Test determinism (skip when tool absent; full coverage when present)

run-all.sh now treats exit 77 = SKIP. Suites skip/degrade cleanly when their tool is absent: tm/ait, claude, himalaya (IMAP, also bounded so it can't hang), yq, R. Standalone-behavior suites pin FLOW_ATLAS_ENABLED=no (e2e-core-commands); test-atlas-contract skips warm-path unless a flow-compatible atlas is functional. CI provisions a git identity for deploy suites.

CI jobs

  • zsh-tests (smoke) — unchanged required check.
  • full-suite (new) — runs run-all.sh, parallel. Non-blocking (continue-on-error) for now; promoted to required after a dev soak (Phase 3, separate).

Docs

docs/guides/TESTING.md documents the gate + the rc-77 skip convention; CHANGELOG.md / docs/CHANGELOG.md updated.

Not in this PR (Phase 3 — needs sign-off)

Flipping full-suite to a required status check on dev then main (branch protection) — outward-facing, after a soak.

🤖 Generated with Claude Code

Data-Wise pushed a commit that referenced this pull request Jun 14, 2026
v7.10.0 shipped; CI-gate Phase 1 measured (PR #465: 51/14/0, all 14 =
tool-absent skew). Phase 2 (clean-skip the 14 suites) is the WIP, resumes
in the ci-full-suite-gate worktree session.

Co-Authored-By: Claude Opus 4.8 (1M context) <noreply@anthropic.com>
Test User and others added 21 commits June 13, 2026 21:02
Working artifact for feature/ci-full-suite-gate. Implement in a fresh
session from this worktree. See docs/specs/SPEC-ci-full-suite-gate-2026-06-13.md.
Phased: measure (non-blocking) → determinism/skip → promote to required.
Delete this file during dev merge cleanup.

Co-Authored-By: Claude Opus 4.8 (1M context) <noreply@anthropic.com>
Phase 1 of ci-full-suite-gate: run the full 65-suite run-all.sh on the
hosted runner to capture ground-truth pass/skip/fail before gating.

- Separate job (parallel to smoke), continue-on-error: true => non-blocking
- Captures run-all.sh real exit via PIPESTATUS (tee masks it); re-exits so
  job color reflects reality (0=clean,1=FAIL,2=TIMEOUT) but never blocks PR
- Emits full output + exit code to $GITHUB_STEP_SUMMARY for measurement
- NOT added to required checks (that's Phase 3)

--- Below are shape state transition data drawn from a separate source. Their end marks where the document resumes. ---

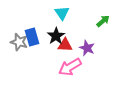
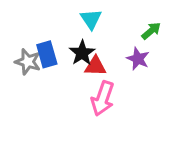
purple star: (87, 48) -> (138, 59), moved
pink arrow: (70, 67) -> (103, 98), turned -40

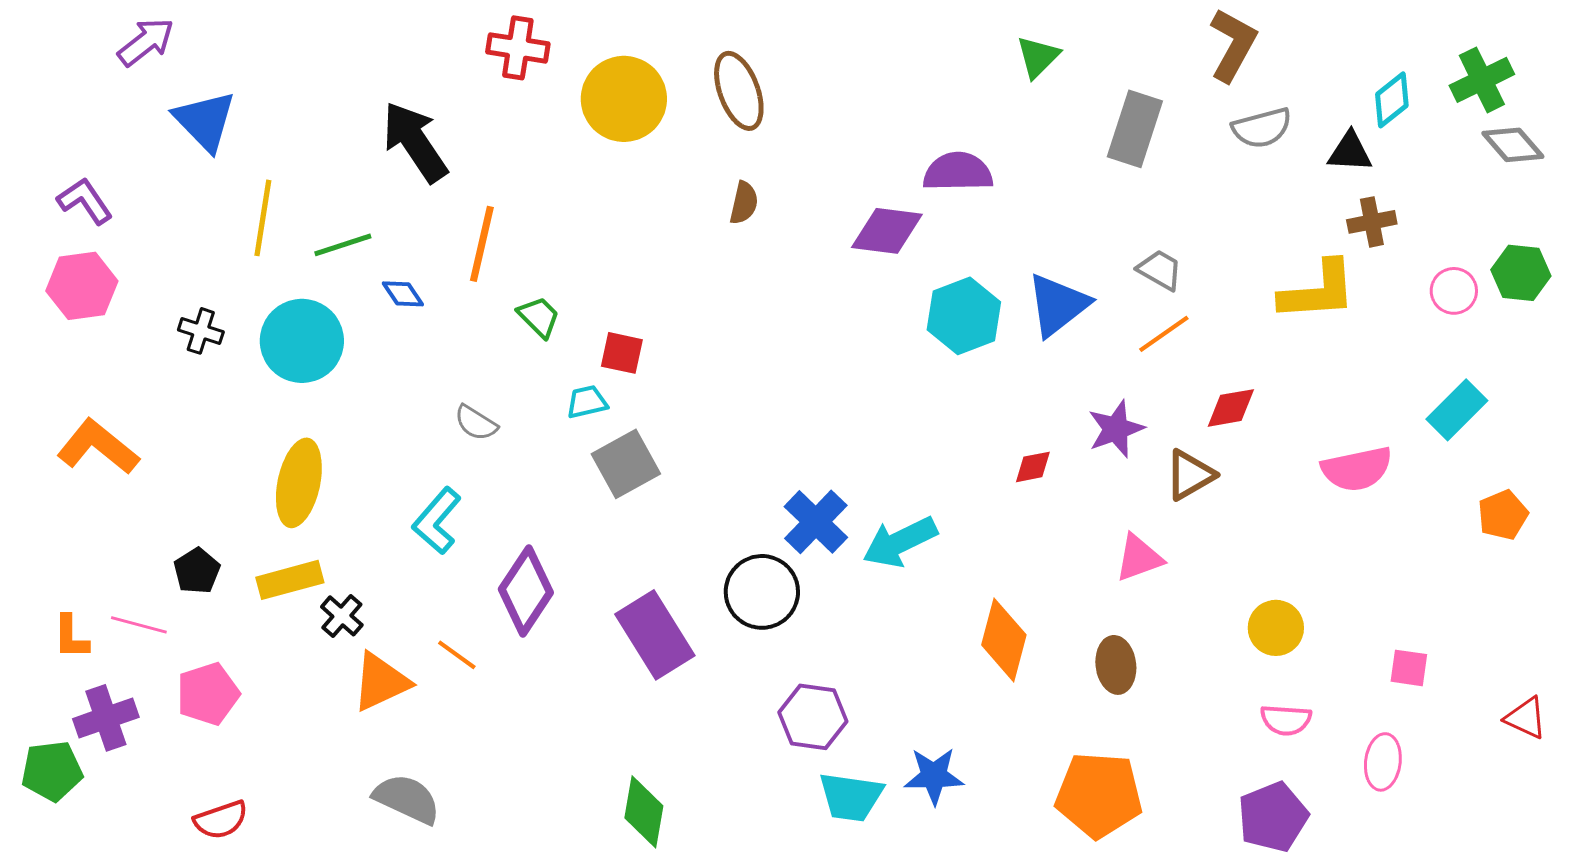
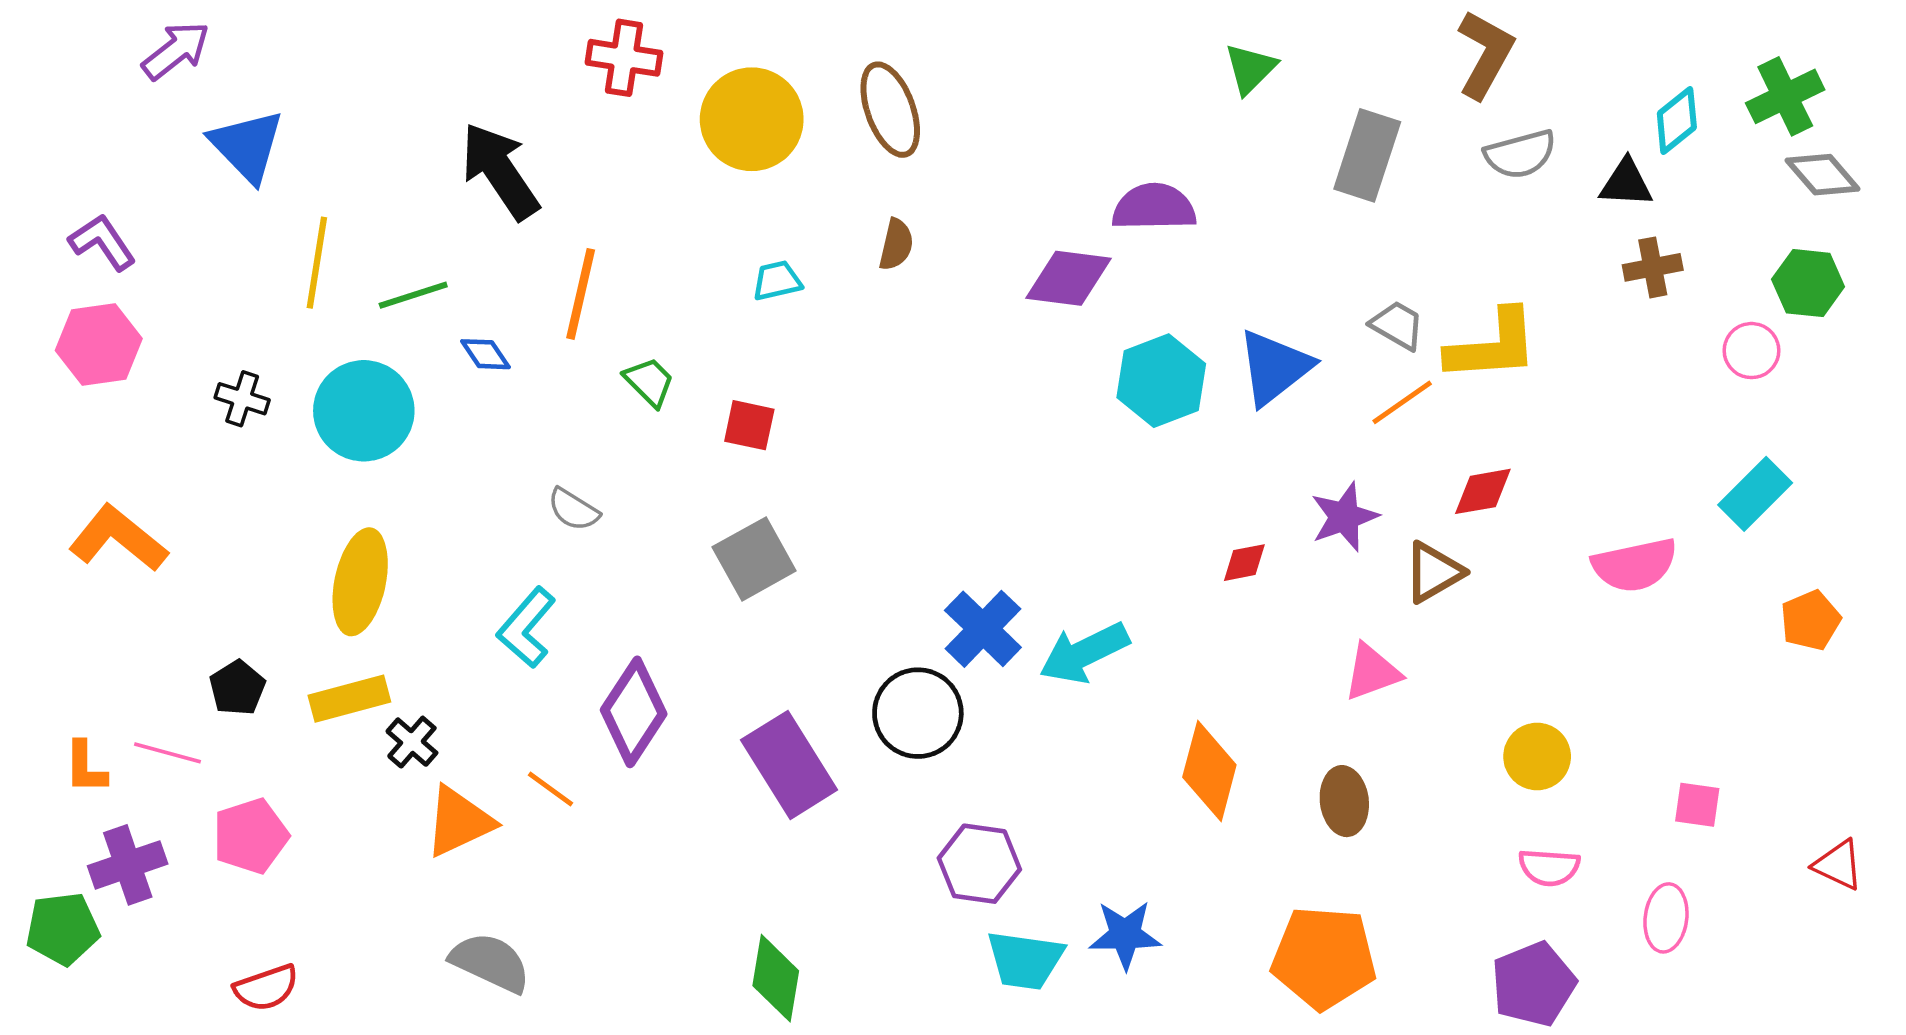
green hexagon: (1521, 273) -> (1808, 283), moved
yellow L-shape: (1318, 291) -> (1493, 346), moved
cyan trapezoid: (587, 402) -> (777, 281), moved

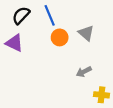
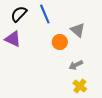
orange circle: (60, 37) -> (60, 42), moved
yellow cross: (102, 95) -> (80, 86), moved, turned 32

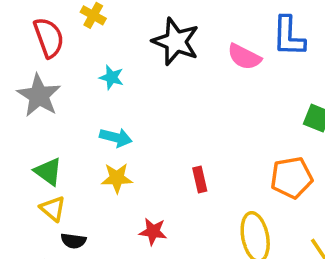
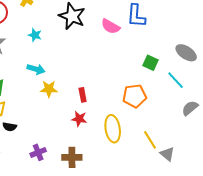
yellow star: (117, 178) -> (49, 89), moved
red star: (153, 232) -> (79, 119), moved

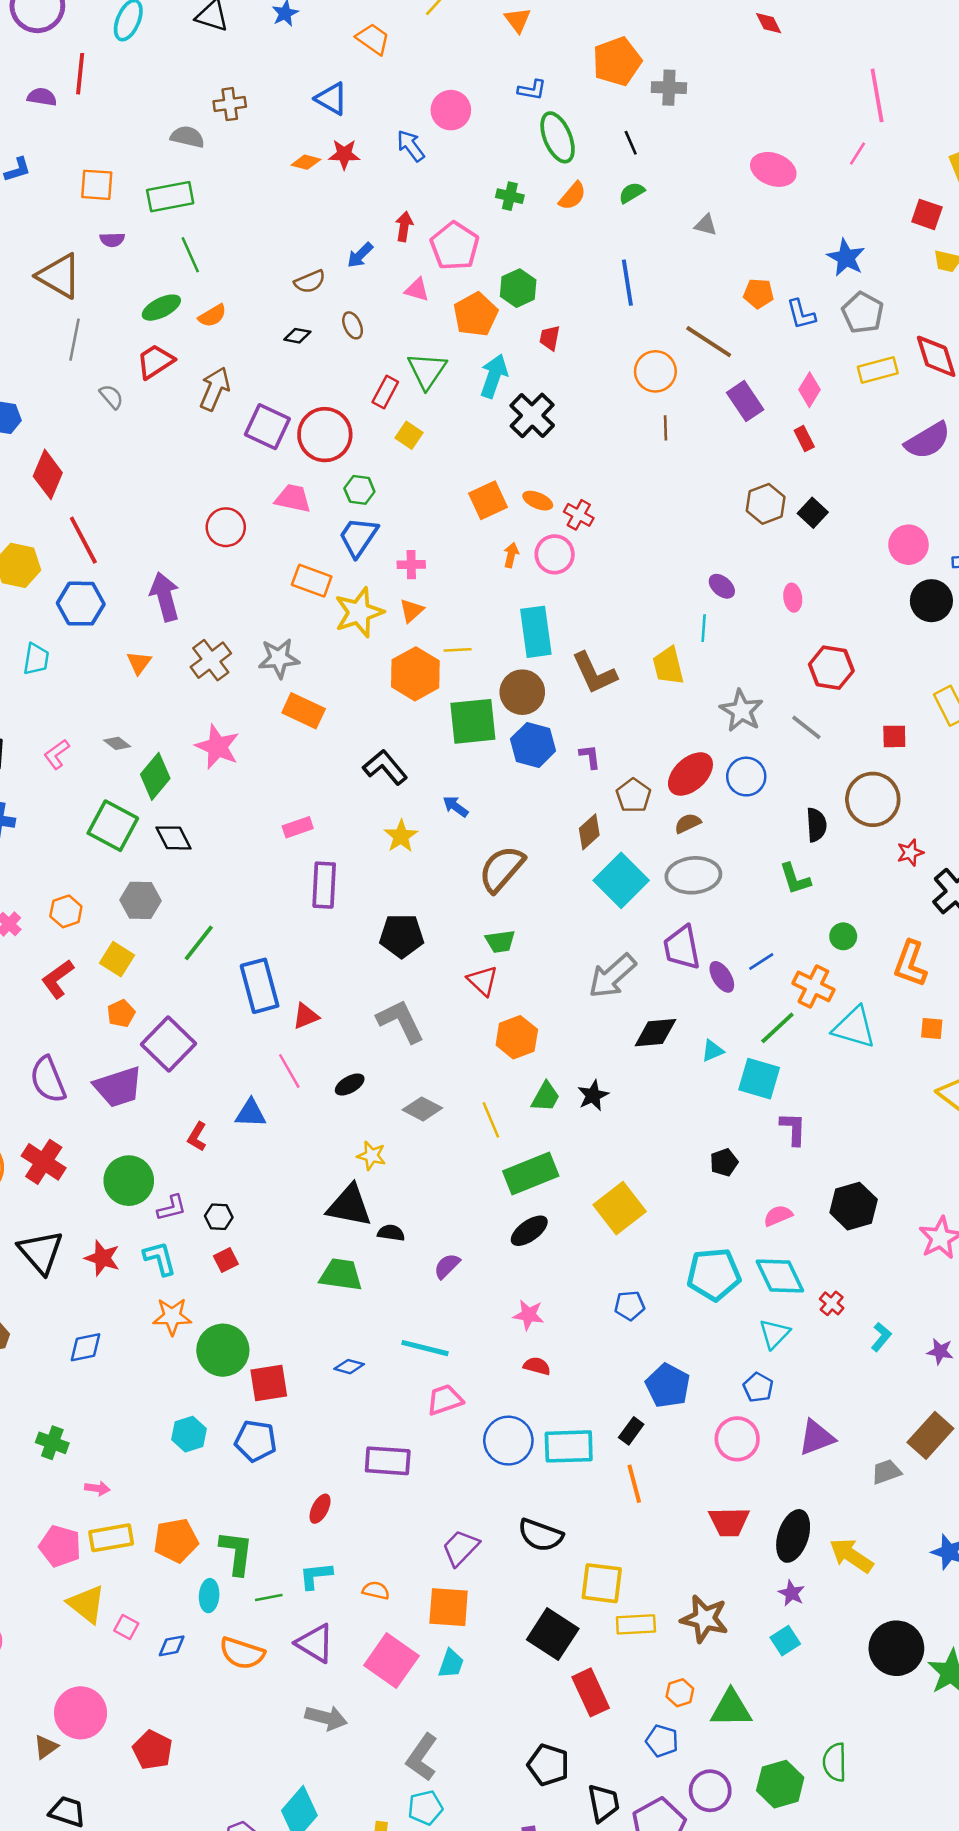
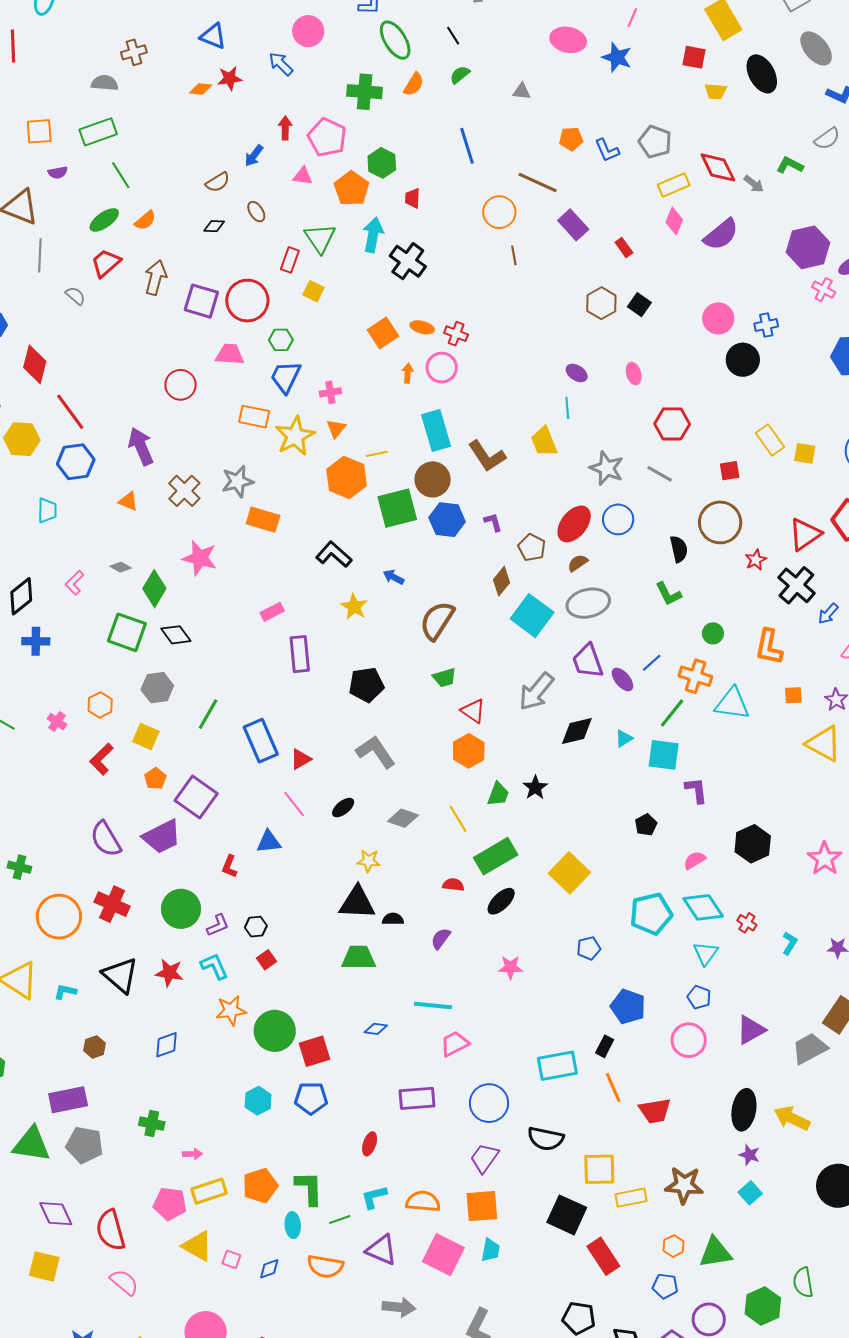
green cross: (510, 196) -> (365, 92), size x1.6
blue star: (846, 258) -> (617, 57), moved
pink diamond: (809, 390) -> (674, 221), moved
orange triangle: (139, 663) -> (128, 501), turned -35
red triangle: (482, 981) -> (473, 711), moved
red semicircle: (537, 1366) -> (453, 885), moved
blue circle: (508, 1441) -> (489, 1103), moved
gray trapezoid: (886, 1472) -> (810, 1048), size x1.5
red trapezoid: (729, 1522) -> (655, 1111), moved
orange semicircle: (376, 1590) -> (423, 1201), size x1.6

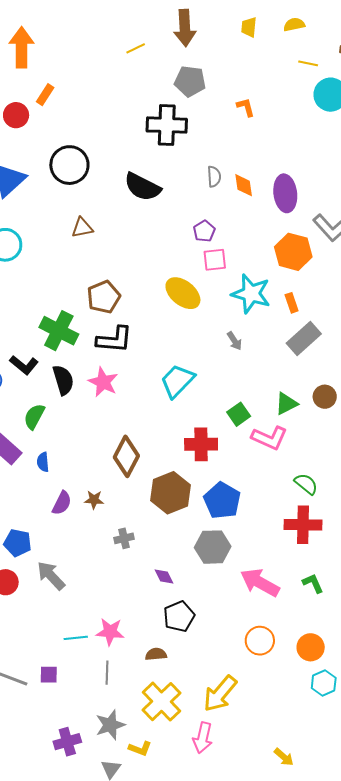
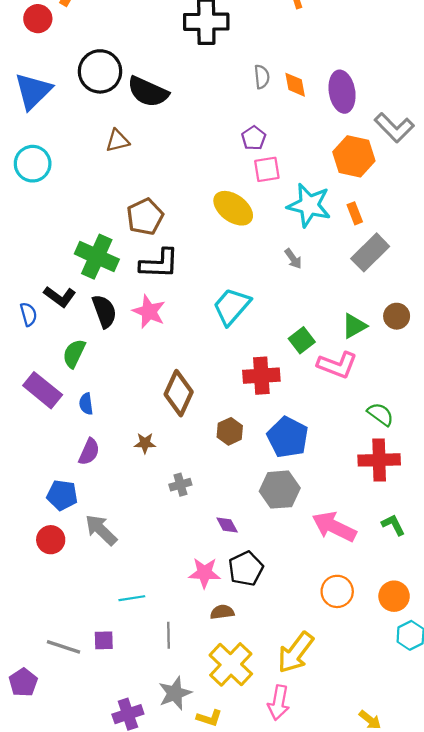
black semicircle: (142, 187) -> (148, 92), moved
brown hexagon: (170, 493) -> (230, 431), size x0.6
purple semicircle: (62, 503) -> (89, 452), moved
pink star: (110, 632) -> (205, 573), moved

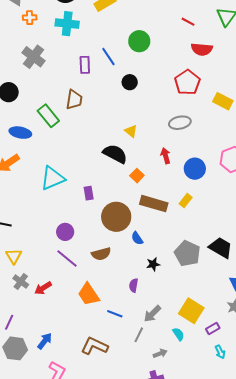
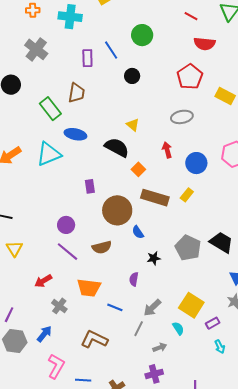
blue ellipse: (20, 133) -> (75, 134), moved
cyan triangle: (52, 178) -> (49, 154), moved
gray cross: (21, 281) -> (59, 306), moved
orange trapezoid: (89, 294) -> (89, 288), turned -50

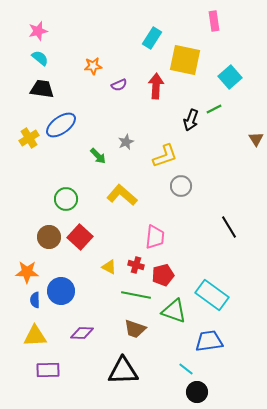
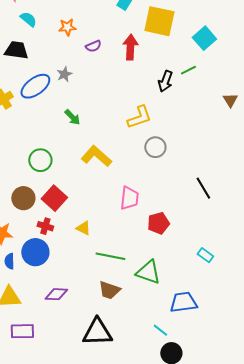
cyan semicircle: (40, 58) -> (28, 19), moved
gray star: (126, 142) -> (64, 74), moved
red cross: (136, 265) -> (45, 226), moved
red pentagon: (163, 275) -> (158, 223), moved
cyan rectangle: (212, 295) -> (205, 255), moved, size x0.5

Ref: docs/specs/SPEC-ci-full-suite-gate-2026-06-13.md

Co-Authored-By: Claude Opus 4.8 (1M context) <noreply@anthropic.com>
Spec prediction inverted: e2e-core-commands + test-atlas-contract PASS on
runner; 14 OTHER suites FAIL (tool-absent: brew/atlas/himalaya/R/quarto).
3 pure-zsh suites fail unexpectedly -> triage as possible real bugs.

Co-Authored-By: Claude Opus 4.8 (1M context) <noreply@anthropic.com>
Temporary Phase 2 triage. Runs help-compliance, help-compliance-dogfood,
automated-plugin-dogfood with output visible + locale fingerprint to find
why they fail on the runner but pass locally. To be deleted post-diagnosis.

Co-Authored-By: Claude Opus 4.8 (1M context) <noreply@anthropic.com>
The binary-precedence guard's default keep-list was (r mcp cc), omitting
tm. On systems with a `tm` binary (some Linux distros, GitHub ubuntu
runners) the documented tm terminal-manager dispatcher was SILENTLY
unfunctioned at load (the skip notice only prints under FLOW_DEBUG) —
invisible on macOS dev boxes with no tm binary.

Surfaced by Phase 1 of the CI full-suite gate: 3 suites (help-compliance,
help-compliance-dogfood, automated-plugin-dogfood) failed on the runner
but passed locally; all traced to `tm` not being a function.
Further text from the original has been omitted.